Loading and indexing dbpedia datasets in ES

Hello,
I'm new to Elasticsearch and I am trying to load and index dbpedia datasets (RDF triples) into ES. The datasets are available in ttl format from https://wiki.dbpedia.org/downloads-2016-04.

My question is how do I load and index this into ES? Should I first convert the datato json format?

Thanks for your help.

See https://www.youtube.com/watch?v=ZzWT-2xdaek
The comments section includes a link to some code

Hi, thanks for the reply.
I've already seen that tutorial but I miss the passage of the loading of the dataset in ES. When I try to run the python script, I get a connection error, although elasticsearch is running in the cloud. When elasticsearch is running locally instead, the python script is executed successfully, but on cmd I have a java.io.IOException and I see this error "[o.e.h.n.Netty4HttpServerTransport] [my_node] caught exception while handling client http traffic, closing connection"

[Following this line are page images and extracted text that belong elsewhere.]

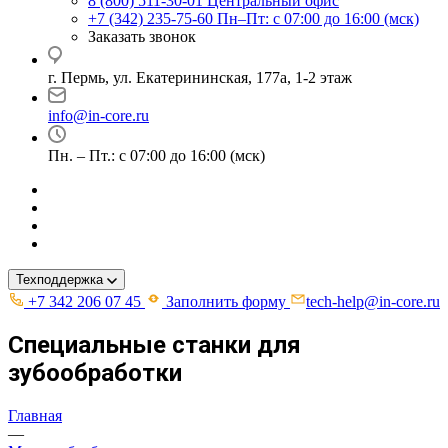
8 (800) 511-30-01
Центральный офис
+7 (342) 235-75-60
Пн–Пт: с 07:00 до 16:00 (мск)
Заказать звонок
г. Пермь, ул. ​Екатерининская, 177а, ​1-2 этаж
info@in-core.ru
Пн. – Пт.: с 07:00 до 16:00 (мск)
Техподдержка
+7 342 206 07 45
Заполнить форму
tech-help@in-core.ru
Специальные станки для
зубообработки
Главная
—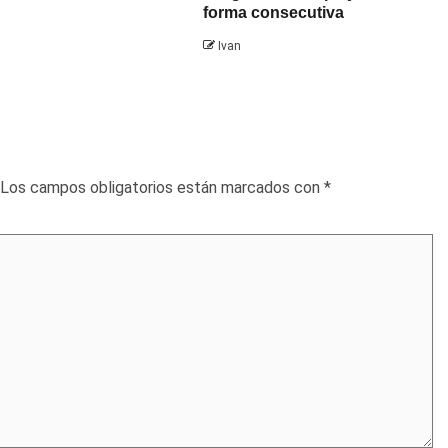
forma consecutiva
Ivan
Los campos obligatorios están marcados con
*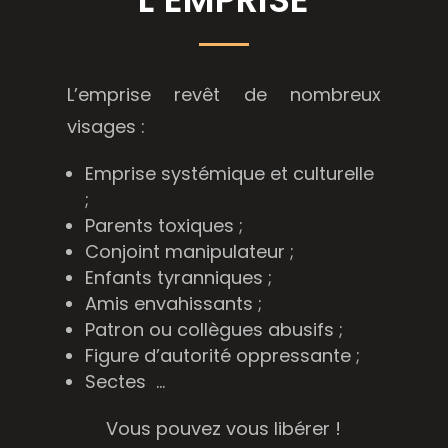
L’emprise revêt de nombreux
visages :
Emprise systémique et culturelle
;
Parents toxiques ;
Conjoint manipulateur ;
Enfants tyranniques ;
Amis envahissants ;
Patron ou collègues abusifs ;
Figure d’autorité oppressante ;
Sectes …
Vous pouvez vous libérer !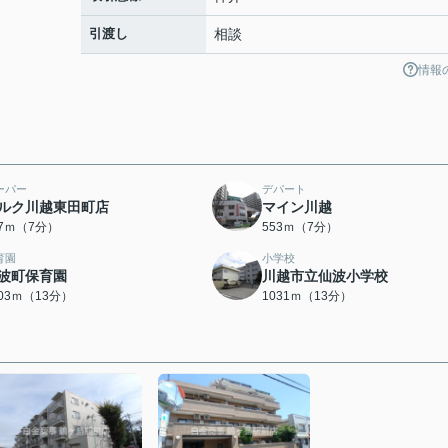
引渡し
相談
情報
ーパー
デパート
ルク川越東田町店
マイン川越
07ｍ（7分）
553ｍ（7分）
育園
小学校
波町保育園
川越市立仙波小学校
003ｍ（13分）
1031ｍ（13分）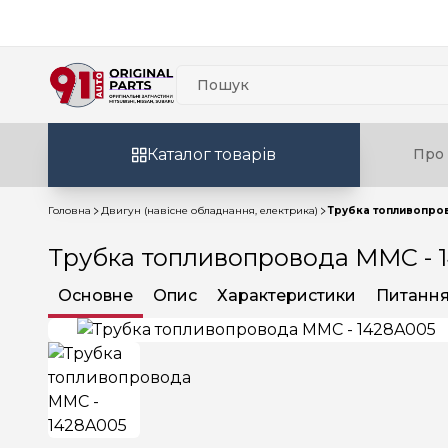
Каталог товарів
Про 
Головна
Двигун (навісне обладнання, електрика)
Трубка топливопро
Трубка топливопровода MMC - 
Основне
Опис
Характеристики
Питання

You need to setup the connection details correctly.
This is an example of a python client connecting to an elastic cloud cluster:

import certifi
from elasticsearch.client import Elasticsearch

remoteEs = Elasticsearch(
		["xxxxxMY_CLOUD_ENDPOINT xxxxxx.found.io"],
		port=9243,
		http_auth="MY_USERNAME:MY_PASSWORD",
		use_ssl=True,
		verify_certs=True,
		ca_certs=certifi.where()
	)

response = remoteEs.search(index="MY_INDEX", body = myQuery)

Thanks again.
I solved it: the python script is executed successfully, and I have verified that the index is created into ES successfully.
However, I have one last problem: the index is empty.
I noticed that this depends on the fact that the script never enters the final loop, which should iterate over all the triples in the dataset (for line in file:, where file is obtained by with os.popen('bzip2 -cd ' + filename) as file:).

Also, I noticed that the import of bz2 is unused. Can the above error depend on this?

To be honest the code was probably originally written by searching stackoverflow for “how to read a bz2 file using python”. This probably isn’t the forum to discuss your problems with reading the raw data but I’d start by checking the file name is right.

This topic was automatically closed 28 days after the last reply. New replies are no longer allowed.